American pianist, composer and teacher (1927–2026)

Seymour Abraham Bernstein (April 24, 1927 – April 30, 2026) was an American pianist, composer, and teacher. He is the subject of the documentary Seymour: An Introduction directed by the actor Ethan Hawke.

==Life and career==
Bernstein was born in Newark, New Jersey, and grew up there; he graduated from Weequahic High School in Newark in 1945. He began teaching piano at the age of fifteen, when his teacher at the time, Clara Husserl, a pupil of Theodor Leschetizky, arranged for him to supervise the practicing of some of her gifted younger pupils. He soon had a class of pupils of his own. He achieved local fame as a performer, winning the Griffith Artist Award at the age of seventeen. During the Korean War, he gave concerts on the front lines and for military leaders.
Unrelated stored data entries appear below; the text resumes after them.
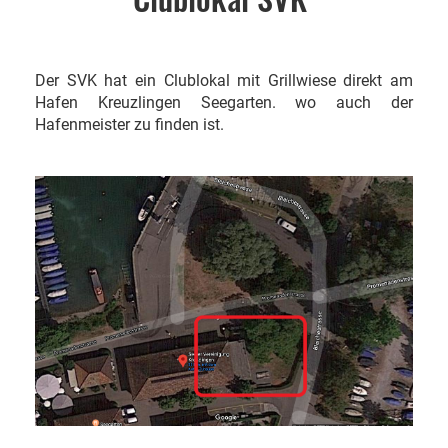
Der SVK hat ein Clublokal mit Grillwiese direkt am
Hafen Kreuzlingen Seegarten. wo auch der
Hafenmeister zu finden ist.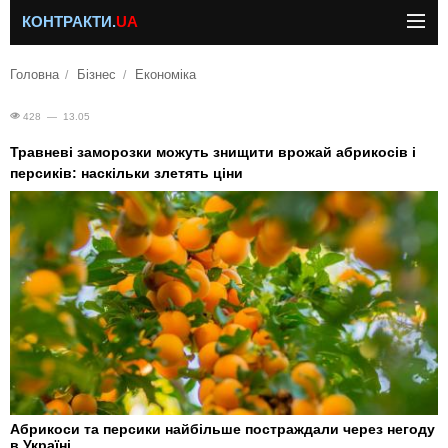
КОНТРАКТИ.
UA
Головна
Бізнес
Економіка
428 — 13.05
Травневі заморозки можуть знищити врожай абрикосів і
персиків: наскільки злетять ціни
Абрикоси та персики найбільше постраждали через негоду
в Україні.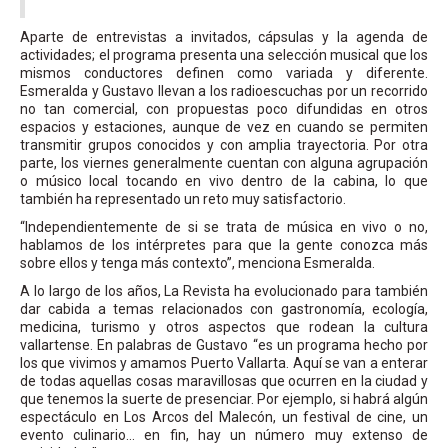
Aparte de entrevistas a invitados, cápsulas y la agenda de
actividades; el programa presenta una selección musical que los
mismos conductores definen como variada y diferente.
Esmeralda y Gustavo llevan a los radioescuchas por un recorrido
no tan comercial, con propuestas poco difundidas en otros
espacios y estaciones, aunque de vez en cuando se permiten
transmitir grupos conocidos y con amplia trayectoria. Por otra
parte, los viernes generalmente cuentan con alguna agrupación
o músico local tocando en vivo dentro de la cabina, lo que
también ha representado un reto muy satisfactorio.
“Independientemente de si se trata de música en vivo o no,
hablamos de los intérpretes para que la gente conozca más
sobre ellos y tenga más contexto”, menciona Esmeralda.
A lo largo de los años, La Revista ha evolucionado para también
dar cabida a temas relacionados con gastronomía, ecología,
medicina, turismo y otros aspectos que rodean la cultura
vallartense. En palabras de Gustavo “es un programa hecho por
los que vivimos y amamos Puerto Vallarta. Aquí se van a enterar
de todas aquellas cosas maravillosas que ocurren en la ciudad y
que tenemos la suerte de presenciar. Por ejemplo, si habrá algún
espectáculo en Los Arcos del Malecón, un festival de cine, un
evento culinario… en fin, hay un número muy extenso de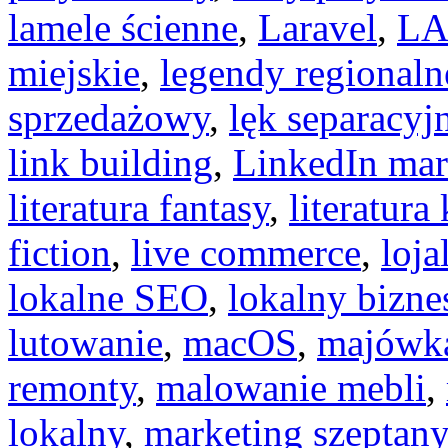
lamele ścienne
,
Laravel
,
LA
miejskie
,
legendy regionaln
sprzedażowy
,
lęk separacyj
link building
,
LinkedIn mar
literatura fantasy
,
literatura
fiction
,
live commerce
,
loja
lokalne SEO
,
lokalny bizne
lutowanie
,
macOS
,
majówk
remonty
,
malowanie mebli
,
lokalny
,
marketing szeptany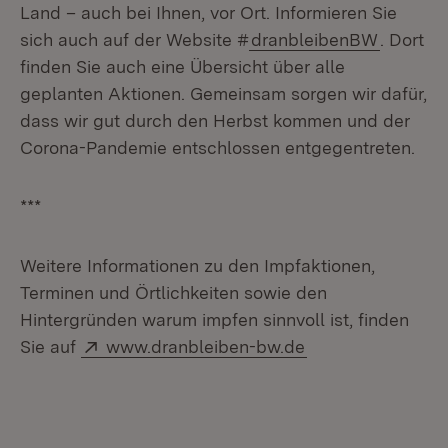
Land – auch bei Ihnen, vor Ort. Informieren Sie
sich auch auf der Website #
dranbleibenBW
. Dort
finden Sie auch eine Übersicht über alle
geplanten Aktionen. Gemeinsam sorgen wir dafür,
dass wir gut durch den Herbst kommen und der
Corona-Pandemie entschlossen entgegentreten.
***
Weitere Informationen zu den Impfaktionen,
Terminen und Örtlichkeiten sowie den
Hintergründen warum impfen sinnvoll ist, finden
Extern:
(Öffnet in neuem 
Sie auf
www.dranbleiben-bw.de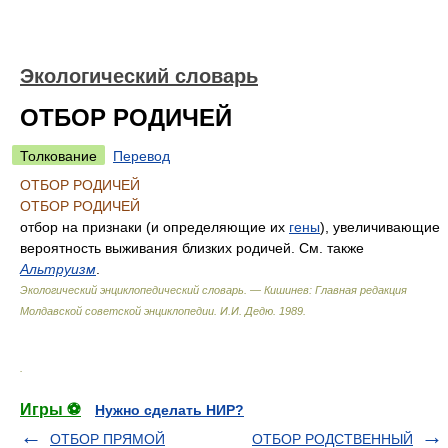
Экологический словарь
ОТБОР РОДИЧЕЙ
Толкование
Перевод
ОТБОР РОДИЧЕЙ
ОТБОР РОДИЧЕЙ
отбор на признаки (и определяющие их
гены
), увеличивающие
вероятность выживания близких родичей. См. также
Альтруизм
.
Экологический энциклопедический словарь. — Кишинев: Главная редакция
Молдавской советской энциклопедии
.
И.И. Дедю
.
1989
.
.
Игры ⚽
Нужно сделать НИР?
ОТБОР ПРЯМОЙ
ОТБОР РОДСТВЕННЫЙ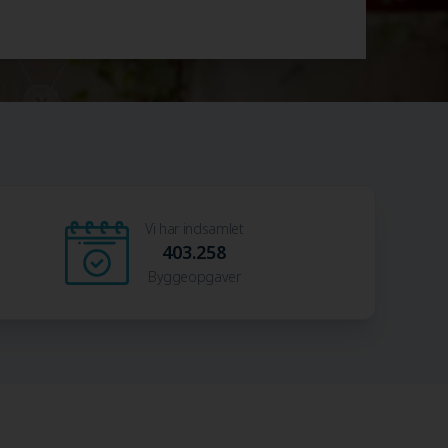
Vi har indsamlet
403.258
Byggeopgaver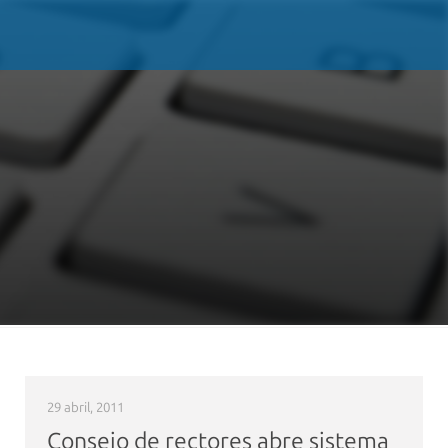
29 abril, 2011
Consejo de rectores abre sistema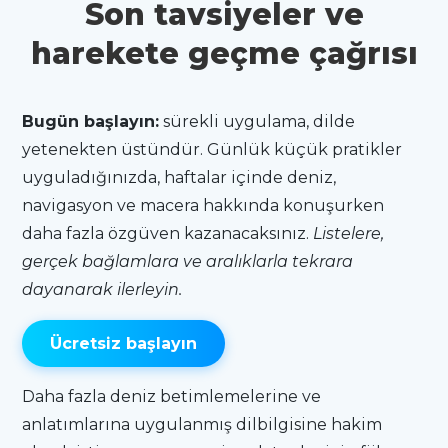
Son tavsiyeler ve
harekete geçme çağrısı
Bugün başlayın:
sürekli uygulama, dilde
yetenekten üstündür. Günlük küçük pratikler
uyguladığınızda, haftalar içinde deniz,
navigasyon ve macera hakkında konuşurken
daha fazla özgüven kazanacaksınız.
Listelere,
gerçek bağlamlara ve aralıklarla tekrara
dayanarak ilerleyin.
Ücretsiz başlayın
Daha fazla deniz betimlemelerine ve
anlatımlarına uygulanmış dilbilgisine hakim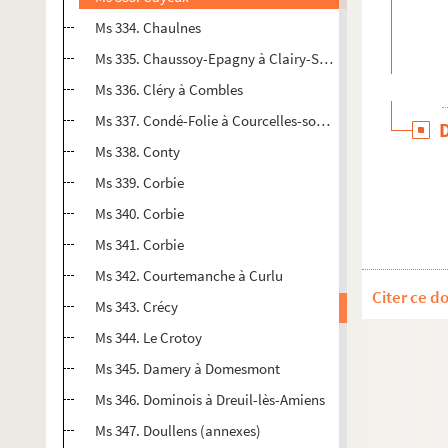
Ms 334. Chaulnes
Ms 335. Chaussoy-Epagny à Clairy-Saulchoy
Ms 336. Cléry à Combles
Ms 337. Condé-Folie à Courcelles-sous-Thoix
Ms 338. Conty
Ms 339. Corbie
Ms 340. Corbie
Ms 341. Corbie
Ms 342. Courtemanche à Curlu
Citer ce d
Ms 343. Crécy
Ms 344. Le Crotoy
Ms 345. Damery à Domesmont
Ms 346. Dominois à Dreuil-lès-Amiens
Ms 347. Doullens (annexes)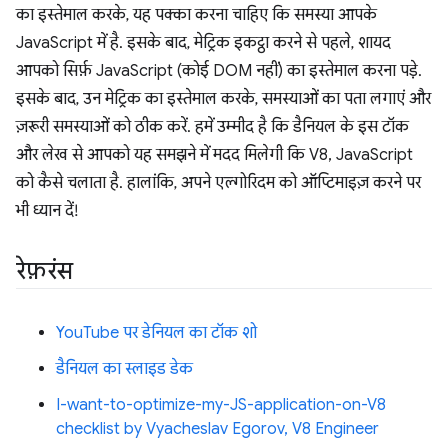
का इस्तेमाल करके, यह पक्का करना चाहिए कि समस्या आपके
JavaScript में है. इसके बाद, मेट्रिक इकट्ठा करने से पहले, शायद
आपको सिर्फ़ JavaScript (कोई DOM नहीं) का इस्तेमाल करना पड़े.
इसके बाद, उन मेट्रिक का इस्तेमाल करके, समस्याओं का पता लगाएं और
ज़रूरी समस्याओं को ठीक करें. हमें उम्मीद है कि डैनियल के इस टॉक
और लेख से आपको यह समझने में मदद मिलेगी कि V8, JavaScript
को कैसे चलाता है. हालांकि, अपने एल्गोरिदम को ऑप्टिमाइज़ करने पर
भी ध्यान दें!
रेफ़रंस
YouTube पर डेनियल का टॉक शो
डैनियल का स्लाइड डेक
I-want-to-optimize-my-JS-application-on-V8
checklist by Vyacheslav Egorov, V8 Engineer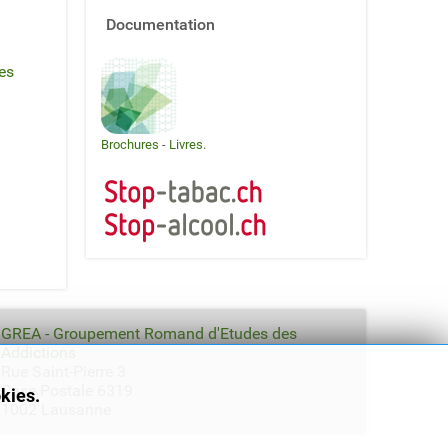
Documentation
es
Brochures
-
Livres
.
GREA - Groupement Romand d'Etudes des
Addictions
Rue Saint-Pierre 3
Case Postale 6319
okies.
1002 Lausanne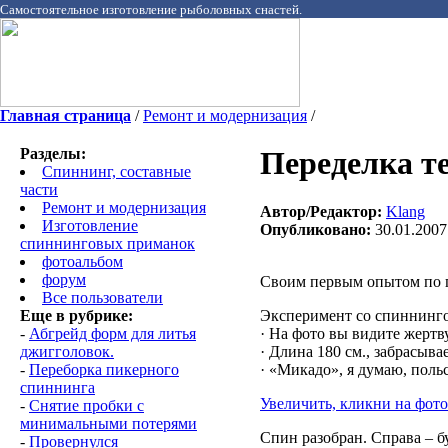
Самостоятельное изготовление рыболовных снастей.
Главная страница
/
Ремонт и модернизация
/
Разделы:
Переделка т
Спиннинг, составные
части
Ремонт и модернизация
Автор/Редактор:
Klang
Изготовление
Опубликовано:
30.01.2007
спиннинговых приманок
фотоальбом
форум
Своим первым опытом по 
Все пользователи
Еще в рубрике:
Эксперимент со спиннинг
-
Абгрейд форм для литья
· На фото вы видите жертв
джигголовок.
· Длина 180 см., забрасывае
-
Переборка пикерного
· «Микадо», я думаю, поль
спиннинга
Увеличить, кликни на фото
-
Снятие пробки с
минимальными потерями
Спин разобран. Справа – б
-
Провернулся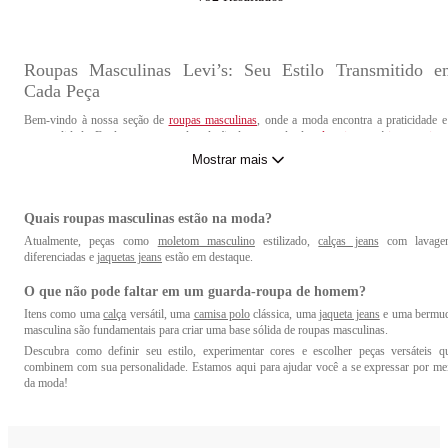
Roupas Masculinas Levi’s: Seu Estilo Transmitido e
Cada Peça
Bem-vindo à nossa seção de
roupas masculinas
, onde a moda encontra a praticidade e
personalidade. Explore nossa ampla seleção de peças, desde
calças jeans
até
jaquetas jea
e descubra como expressar seu estilo único em cada ocasião. Nossas dicas o guiarão pa
Mostrar mais
montar um guarda-roupa versátil e cheio de personalidade.
Como encontrar seu próprio estilo pessoal na mod
Quais roupas masculinas estão na moda?
masculina:
Atualmente, peças como
moletom masculino
estilizado,
calças jeans
com lavage
diferenciadas e
jaquetas jeans
estão em destaque.
Não sabe muito bem qual o seu estilo, mas quer dar uma renovada no visual? As dic
abaixo podem ajudar a deixar essa missão mais fácil e simples:
O que não pode faltar em um guarda-roupa de homem?
• Explorar diferentes estilos: Experimente vários estilos, desde o casual até o mais elegant
Itens como uma
calça
versátil, uma
camisa polo
clássica, uma
jaqueta jeans
e uma bermu
para encontrar aquele que melhor se alinha com sua personalidade.
masculina são fundamentais para criar uma base sólida de roupas masculinas.
• Identificar suas preferências: Analise suas cores favoritas, padrões e peças que o fazem 
Descubra como definir seu estilo, experimentar cores e escolher peças versáteis q
sentir mais confiante.
combinem com sua personalidade. Estamos aqui para ajudar você a se expressar por me
• Misturar e combinar: Não tenha medo de misturar elementos de diferentes estilos pa
da moda!
criar algo verdadeiramente único.
Quais cores e combinações de cores são mais eficazes 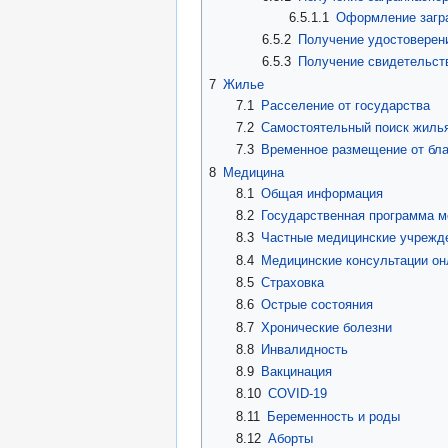
6.5.1.1
Оформление загра
6.5.2
Получение удостоверени
6.5.3
Получение свидетельст
7
Жилье
7.1
Расселение от государства
7.2
Самостоятельный поиск жиль
7.3
Временное размещение от бла
8
Медицина
8.1
Общая информация
8.2
Государственная программа 
8.3
Частные медицинские учрежд
8.4
Медицинские консультации он
8.5
Страховка
8.6
Острые состояния
8.7
Хронические болезни
8.8
Инвалидность
8.9
Вакцинация
8.10
COVID-19
8.11
Беременность и роды
8.12
Аборты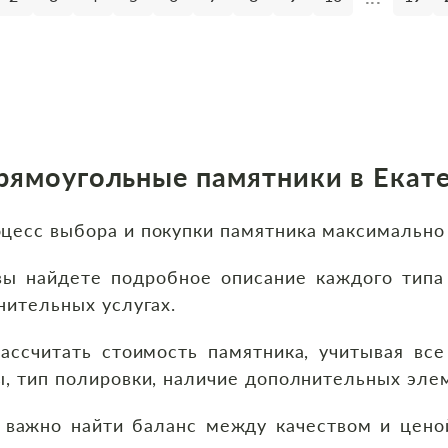
рямоугольные памятники в Екат
цесс выбора и покупки памятника максимальн
йдете подробное описание каждого типа 
нительных услугах.
тать стоимость памятника, учитывая все 
, тип полировки, наличие дополнительных эле
но найти баланс между качеством и цено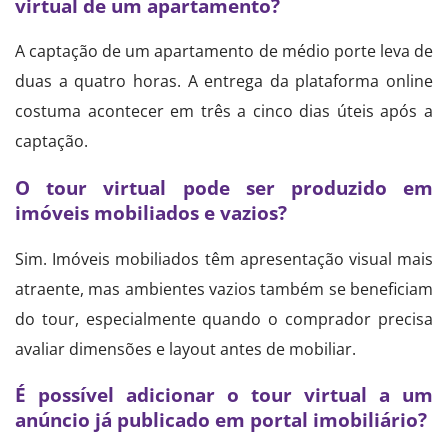
virtual de um apartamento?
A captação de um apartamento de médio porte leva de
duas a quatro horas. A entrega da plataforma online
costuma acontecer em três a cinco dias úteis após a
captação.
O tour virtual pode ser produzido em
imóveis mobiliados e vazios?
Sim. Imóveis mobiliados têm apresentação visual mais
atraente, mas ambientes vazios também se beneficiam
do tour, especialmente quando o comprador precisa
avaliar dimensões e layout antes de mobiliar.
É possível adicionar o tour virtual a um
anúncio já publicado em portal imobiliário?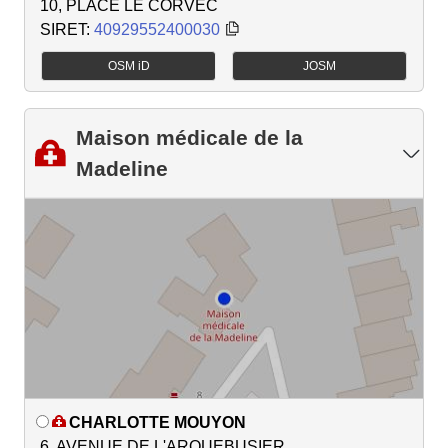
10, PLACE LE CORVEC
SIRET:
40929552400030
OSM iD
JOSM
Maison médicale de la
Madeline
CHARLOTTE MOUYON
6, AVENUE DE L'ARQUEBUSIER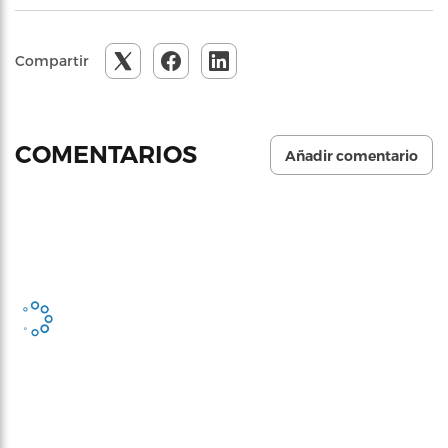
Compartir
COMENTARIOS
Añadir comentario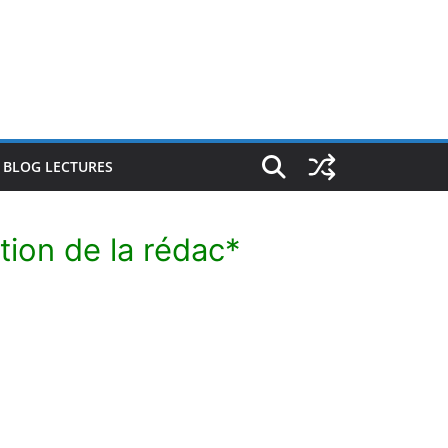
E BLOG LECTURES
tion de la rédac*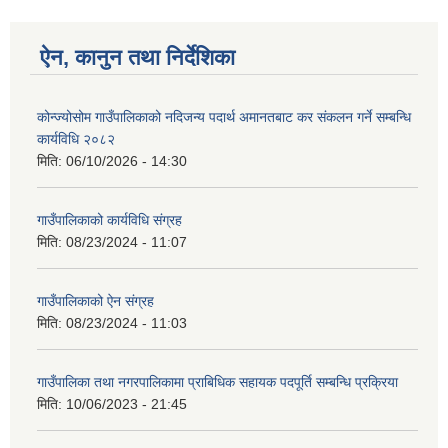
ऐन, कानुन तथा निर्देशिका
कोन्ज्योसोम गाउँपालिकाको नदिजन्य पदार्थ अमानतबाट कर संकलन गर्ने सम्बन्धि
कार्यविधि २०८२
मिति:
06/10/2026 - 14:30
गाउँपालिकाको कार्यविधि संग्रह
मिति:
08/23/2024 - 11:07
गाउँपालिकाको ऐन संग्रह
मिति:
08/23/2024 - 11:03
गाउँपालिका तथा नगरपालिकामा प्राबिधिक सहायक पदपूर्ति सम्बन्धि प्रक्रिया
मिति:
10/06/2023 - 21:45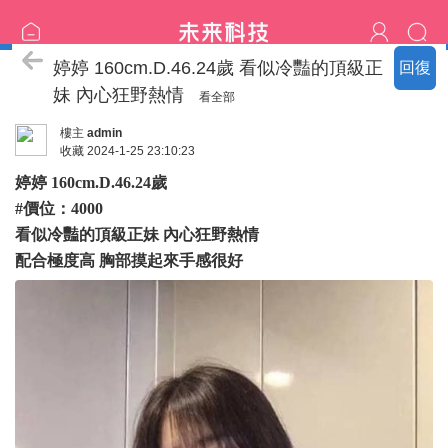
臺中の名單
婷婷 160cm.D.46.24歲 看似冷豔的頂級正
回復
妹 內心狂野熱情
看全部
樓主
admin
收藏
2024-1-25 23:10:23
婷婷 160cm.D.46.24歲
#價位：4000
看似冷豔的頂級正妹 內心狂野熱情
配合極度高 胸部摸起來手感很好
His concert career took him to Europe, Asia, and to many places in the Americas. He wrote With Your Own Two Hands and 20 Lessons in Keyboard Choreography, which has been published in German, Japanese, Korean, and Russian.

He studied with Alexander Brailowsky, Clifford Curzon, Jan Gorbaty, Nadia Boulanger, and George Enescu. In 1969 he made his debut with the Chicago Symphony Orchestra, playing the world premiere of Heitor Villa-Lobos's Concerto No. 2. He was the winner of the First Prize and Prix Jacques Durand at Fontainebleau, the National Federation of Music Clubs Award for Furthering American Music Abroad, a Beebe Foundation grant, two Martha Baird Rockefeller grants, and four U.S. State Department grants. He made a point of offering master classes and lecture recitals where his concert tours took him. When grant money allowed, he filled his suitcases with scores to distribute to teachers and students. He ceased performing in 1977 in order to concentrate on teaching, composing, and working in other creative outlets; he did not tell anyone that his farewell recital would be his last.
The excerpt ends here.